Tether's plan to merge XXI, Strike, and Elektron could create a serious Bitcoin accumulation powerhouse that challenges MicroStrategy's dominance. Galaxy Research flagged this move as potentially significant for the competitive landscape around corporate Bitcoin treasury strategies.
Jack Mallers runs XXI, a Bitcoin-focused investment vehicle. Strike handles payments infrastructure. Elektron appears to be part of the consolidation play. Combined, they'd operate across accumulation, infrastructure, and potentially custody or financial services in one entity.

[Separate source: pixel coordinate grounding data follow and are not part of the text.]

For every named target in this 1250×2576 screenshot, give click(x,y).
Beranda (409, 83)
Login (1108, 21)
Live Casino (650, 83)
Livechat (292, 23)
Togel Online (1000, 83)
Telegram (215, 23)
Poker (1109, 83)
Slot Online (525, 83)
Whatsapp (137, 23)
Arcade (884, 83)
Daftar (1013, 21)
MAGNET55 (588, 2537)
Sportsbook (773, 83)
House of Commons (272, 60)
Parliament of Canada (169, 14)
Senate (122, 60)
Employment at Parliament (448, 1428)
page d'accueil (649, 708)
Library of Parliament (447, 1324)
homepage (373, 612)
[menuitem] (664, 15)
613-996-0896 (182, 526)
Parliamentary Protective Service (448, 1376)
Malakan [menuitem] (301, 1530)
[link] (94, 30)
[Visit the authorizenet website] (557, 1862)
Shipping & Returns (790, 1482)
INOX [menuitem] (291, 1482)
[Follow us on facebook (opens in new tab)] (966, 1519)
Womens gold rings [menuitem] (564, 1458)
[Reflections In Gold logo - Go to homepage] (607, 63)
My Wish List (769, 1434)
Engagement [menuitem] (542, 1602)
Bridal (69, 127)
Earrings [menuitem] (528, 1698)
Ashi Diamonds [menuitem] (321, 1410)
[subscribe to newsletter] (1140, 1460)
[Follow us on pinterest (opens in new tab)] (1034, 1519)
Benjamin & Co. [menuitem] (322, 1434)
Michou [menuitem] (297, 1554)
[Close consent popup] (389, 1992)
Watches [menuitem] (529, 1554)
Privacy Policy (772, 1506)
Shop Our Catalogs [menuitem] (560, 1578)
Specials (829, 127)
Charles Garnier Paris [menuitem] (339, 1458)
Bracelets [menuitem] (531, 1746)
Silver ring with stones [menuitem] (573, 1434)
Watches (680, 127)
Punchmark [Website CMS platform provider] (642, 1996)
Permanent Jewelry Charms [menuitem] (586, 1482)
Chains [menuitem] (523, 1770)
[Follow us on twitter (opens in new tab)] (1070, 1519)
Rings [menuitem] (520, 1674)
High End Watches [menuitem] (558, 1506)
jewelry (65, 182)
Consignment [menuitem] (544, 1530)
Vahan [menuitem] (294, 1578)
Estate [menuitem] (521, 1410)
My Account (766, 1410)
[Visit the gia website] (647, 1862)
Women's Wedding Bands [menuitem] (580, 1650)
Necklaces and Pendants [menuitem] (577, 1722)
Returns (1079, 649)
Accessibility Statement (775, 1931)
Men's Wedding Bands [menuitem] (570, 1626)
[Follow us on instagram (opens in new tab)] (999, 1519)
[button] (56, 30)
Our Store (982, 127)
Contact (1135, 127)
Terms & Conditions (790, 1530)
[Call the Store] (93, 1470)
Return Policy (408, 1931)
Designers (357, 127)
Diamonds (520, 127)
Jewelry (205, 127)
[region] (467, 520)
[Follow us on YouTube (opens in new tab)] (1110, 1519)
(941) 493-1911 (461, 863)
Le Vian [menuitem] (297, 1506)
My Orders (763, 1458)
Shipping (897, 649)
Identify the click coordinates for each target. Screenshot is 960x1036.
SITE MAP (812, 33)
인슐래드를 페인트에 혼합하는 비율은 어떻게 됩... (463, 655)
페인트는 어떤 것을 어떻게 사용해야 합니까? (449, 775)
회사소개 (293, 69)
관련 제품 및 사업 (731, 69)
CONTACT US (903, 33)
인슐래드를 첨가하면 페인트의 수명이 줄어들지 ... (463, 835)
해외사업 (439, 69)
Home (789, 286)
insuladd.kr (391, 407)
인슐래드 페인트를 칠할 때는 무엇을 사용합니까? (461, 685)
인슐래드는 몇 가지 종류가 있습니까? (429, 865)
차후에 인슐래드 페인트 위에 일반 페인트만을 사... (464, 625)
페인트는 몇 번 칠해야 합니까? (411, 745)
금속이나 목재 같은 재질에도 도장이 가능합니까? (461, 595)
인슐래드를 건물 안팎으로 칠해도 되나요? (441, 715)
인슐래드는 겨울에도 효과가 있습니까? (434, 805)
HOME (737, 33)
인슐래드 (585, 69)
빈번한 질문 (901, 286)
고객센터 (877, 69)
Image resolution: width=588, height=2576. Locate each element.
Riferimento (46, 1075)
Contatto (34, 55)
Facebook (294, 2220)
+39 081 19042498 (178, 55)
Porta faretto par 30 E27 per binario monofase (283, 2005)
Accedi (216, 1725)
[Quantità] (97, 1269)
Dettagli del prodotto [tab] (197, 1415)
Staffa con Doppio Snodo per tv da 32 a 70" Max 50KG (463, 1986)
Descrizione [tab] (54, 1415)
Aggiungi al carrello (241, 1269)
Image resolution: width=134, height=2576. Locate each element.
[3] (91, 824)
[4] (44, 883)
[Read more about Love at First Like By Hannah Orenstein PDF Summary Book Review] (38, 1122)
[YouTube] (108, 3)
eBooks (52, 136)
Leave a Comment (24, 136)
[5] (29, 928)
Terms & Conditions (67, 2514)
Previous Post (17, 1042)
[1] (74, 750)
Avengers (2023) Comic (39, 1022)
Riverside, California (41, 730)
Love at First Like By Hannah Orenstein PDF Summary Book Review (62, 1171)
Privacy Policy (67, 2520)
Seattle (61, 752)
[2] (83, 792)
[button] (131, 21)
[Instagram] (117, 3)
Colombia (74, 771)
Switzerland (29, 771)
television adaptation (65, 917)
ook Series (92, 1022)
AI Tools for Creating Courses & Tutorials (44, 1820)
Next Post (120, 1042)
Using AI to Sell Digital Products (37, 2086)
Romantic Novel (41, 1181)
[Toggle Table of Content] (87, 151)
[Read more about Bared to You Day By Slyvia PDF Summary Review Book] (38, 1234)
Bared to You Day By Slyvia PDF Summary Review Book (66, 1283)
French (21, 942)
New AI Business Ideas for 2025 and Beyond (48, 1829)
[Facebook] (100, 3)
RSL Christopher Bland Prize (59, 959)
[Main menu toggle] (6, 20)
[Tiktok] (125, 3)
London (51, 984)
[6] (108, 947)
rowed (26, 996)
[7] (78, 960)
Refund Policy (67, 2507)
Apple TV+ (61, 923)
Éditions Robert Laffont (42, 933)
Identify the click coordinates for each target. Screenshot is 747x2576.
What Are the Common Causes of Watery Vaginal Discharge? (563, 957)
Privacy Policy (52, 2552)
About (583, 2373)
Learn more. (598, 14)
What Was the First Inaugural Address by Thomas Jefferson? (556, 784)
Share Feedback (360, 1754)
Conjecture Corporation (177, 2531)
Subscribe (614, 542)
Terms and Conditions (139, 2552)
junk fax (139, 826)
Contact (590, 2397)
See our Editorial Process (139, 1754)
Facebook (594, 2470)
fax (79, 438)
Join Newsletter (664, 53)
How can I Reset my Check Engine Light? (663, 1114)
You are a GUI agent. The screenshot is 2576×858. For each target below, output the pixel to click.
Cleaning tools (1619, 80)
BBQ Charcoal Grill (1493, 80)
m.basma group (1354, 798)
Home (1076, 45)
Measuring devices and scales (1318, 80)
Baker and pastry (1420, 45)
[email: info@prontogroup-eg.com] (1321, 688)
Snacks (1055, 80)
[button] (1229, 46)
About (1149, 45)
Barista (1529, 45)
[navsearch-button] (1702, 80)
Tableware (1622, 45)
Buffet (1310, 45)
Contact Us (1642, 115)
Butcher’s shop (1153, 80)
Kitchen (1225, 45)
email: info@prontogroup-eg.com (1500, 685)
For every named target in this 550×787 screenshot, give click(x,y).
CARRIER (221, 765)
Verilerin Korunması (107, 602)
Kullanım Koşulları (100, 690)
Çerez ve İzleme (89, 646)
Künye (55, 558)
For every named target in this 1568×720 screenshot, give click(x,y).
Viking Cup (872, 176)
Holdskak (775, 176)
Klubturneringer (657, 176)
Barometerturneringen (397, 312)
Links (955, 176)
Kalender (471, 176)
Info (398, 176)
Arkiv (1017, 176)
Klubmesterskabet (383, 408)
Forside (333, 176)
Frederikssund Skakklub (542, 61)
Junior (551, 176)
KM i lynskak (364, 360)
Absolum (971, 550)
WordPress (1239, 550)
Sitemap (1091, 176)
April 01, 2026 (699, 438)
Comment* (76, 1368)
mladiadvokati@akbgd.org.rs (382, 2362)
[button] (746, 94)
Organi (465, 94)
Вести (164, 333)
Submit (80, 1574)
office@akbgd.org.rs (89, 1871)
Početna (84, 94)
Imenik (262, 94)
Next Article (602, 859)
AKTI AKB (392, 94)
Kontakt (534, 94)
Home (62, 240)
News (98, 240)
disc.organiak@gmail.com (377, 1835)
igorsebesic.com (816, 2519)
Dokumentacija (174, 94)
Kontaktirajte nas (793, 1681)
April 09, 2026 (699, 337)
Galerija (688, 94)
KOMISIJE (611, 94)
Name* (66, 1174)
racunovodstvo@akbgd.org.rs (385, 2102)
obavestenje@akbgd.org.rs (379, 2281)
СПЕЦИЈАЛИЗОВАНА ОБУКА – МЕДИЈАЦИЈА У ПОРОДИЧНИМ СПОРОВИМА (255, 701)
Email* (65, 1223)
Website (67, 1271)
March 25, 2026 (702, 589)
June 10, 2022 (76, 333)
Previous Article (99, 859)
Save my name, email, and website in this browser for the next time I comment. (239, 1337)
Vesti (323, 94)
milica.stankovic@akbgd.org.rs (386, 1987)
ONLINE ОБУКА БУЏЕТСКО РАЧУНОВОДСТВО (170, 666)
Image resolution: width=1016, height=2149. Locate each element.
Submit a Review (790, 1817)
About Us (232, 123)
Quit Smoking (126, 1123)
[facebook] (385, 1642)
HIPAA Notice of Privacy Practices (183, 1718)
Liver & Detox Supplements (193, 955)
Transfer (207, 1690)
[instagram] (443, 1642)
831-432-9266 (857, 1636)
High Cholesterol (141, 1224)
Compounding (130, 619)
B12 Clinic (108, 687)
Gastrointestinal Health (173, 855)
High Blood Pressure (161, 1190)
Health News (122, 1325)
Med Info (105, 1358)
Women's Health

MicroStrategy holds over 140,000 Bitcoin and has positioned itself as the corporate standard for Bitcoin treasury allocation. The merged entity would need massive capital to compete at that scale, but combining Tether's balance sheet with operational expertise from Mallers and the Strike team creates real optionality. Tether has shown willingness to deploy capital aggressively, and XXI already functions as an acquisition vehicle.
This isn't about who wins market share in payments or staking. It's about whether a Tether-backed consolidation can build a competitor that rivals MicroStrategy's Bitcoin positioning and investor appeal. The merger would need to prove it can execute the treasury strategy consistently while managing the regulatory complexity that comes with Tether's stablecoin business.